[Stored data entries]
+ + + + + + +
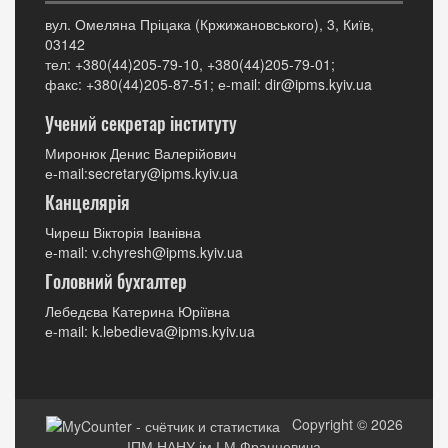
вул. Омеляна Пріцака (Кржижановського), 3, Київ,
03142
тел: +380(44)205-79-10, +380(44)205-79-01;
факс: +380(44)205-87-51; е-mail: dir@ipms.kyiv.ua
Учений секретар інституту
Миронюк Денис Валерійович
е-mail:secretary@ipms.kyiv.ua
Канцелярія
Чиреш Вікторія Іванівна
е-mail: v.chyresh@ipms.kyiv.ua
Головний бухгалтер
Лебедєва Катерина Юріївна
е-mail: k.lebedieva@ipms.kyiv.ua
Copyright © 2026
ІПМ НАНУ ім.І.М.Францевича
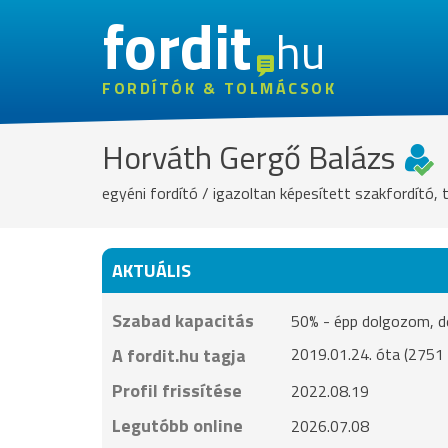
fordit
hu
FORDÍTÓK & TOLMÁCSOK
Horváth Gergő Balázs
egyéni fordító / igazoltan képesített szakfordító,
AKTUÁLIS
Szabad kapacitás
50% - épp dolgozom, de 
A fordit.hu tagja
2019.01.24. óta (2751 
Profil frissítése
2022.08.19
Legutóbb online
2026.07.08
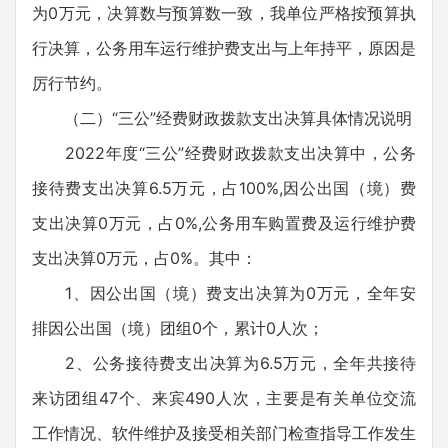
为0万元，决算数与预算数一致，我单位严格按预算执
行决算，公务用车运行维护费支出与上年持平，原因是
厉行节约。
（二）“三公”经费财政拨款支出决算具体情况说明
2022年度“三公”经费财政拨款支出决算中，公务
接待费支出决算6.5万元，占100%,因公出国（境）费
支出决算0万元，占0%,公务用车购置费及运行维护费
支出决算0万元，占0%。其中：
1、因公出国（境）费支出决算为0万元，全年安
排因公出国（境）团组0个，累计0人次；
2、公务接待费支出决算为6.5万元，全年共接待
来访团组47个、来宾490人次，主要是有关单位交流
工作情况、软件维护及接受相关部门检查指导工作发生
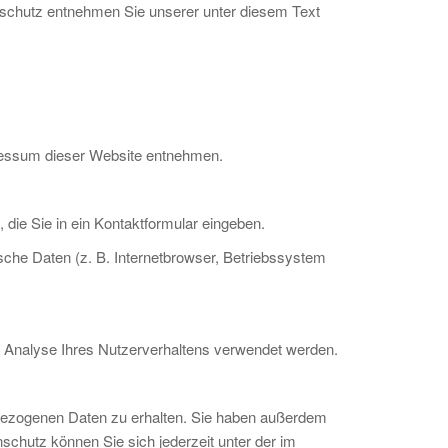
enschutz entnehmen Sie unserer unter diesem Text
pressum dieser Website entnehmen.
 die Sie in ein Kontaktformular eingeben.
che Daten (z. B. Internetbrowser, Betriebssystem
ur Analyse Ihres Nutzerverhaltens verwendet werden.
nbezogenen Daten zu erhalten. Sie haben außerdem
chutz können Sie sich jederzeit unter der im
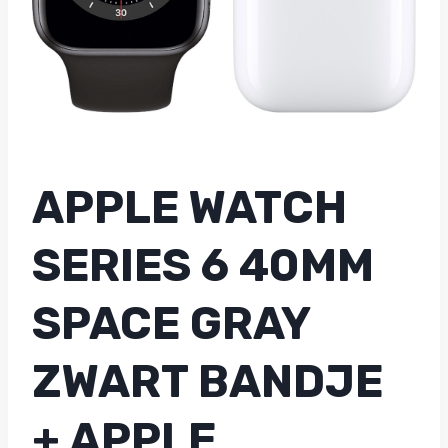
APPLE WATCH
SERIES 6 40MM
SPACE GRAY
ZWART BANDJE
+ APPLE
+ + + + + + +
__Exercise goal__.
Your reply should hold only the lines from the one that contains "die Sie in ein Kontaktformular eingeben." through the last line of the records above, exact and complete, and no pictures.

__Response to the task__.
 die Sie in ein Kontaktformular eingeben.
che Daten (z. B. Internetbrowser, Betriebssystem
ur Analyse Ihres Nutzerverhaltens verwendet werden.
nbezogenen Daten zu erhalten. Sie haben außerdem
chutz können Sie sich jederzeit unter der im
APPLE WATCH
SERIES 6 40MM
SPACE GRAY
ZWART BANDJE
+ APPLE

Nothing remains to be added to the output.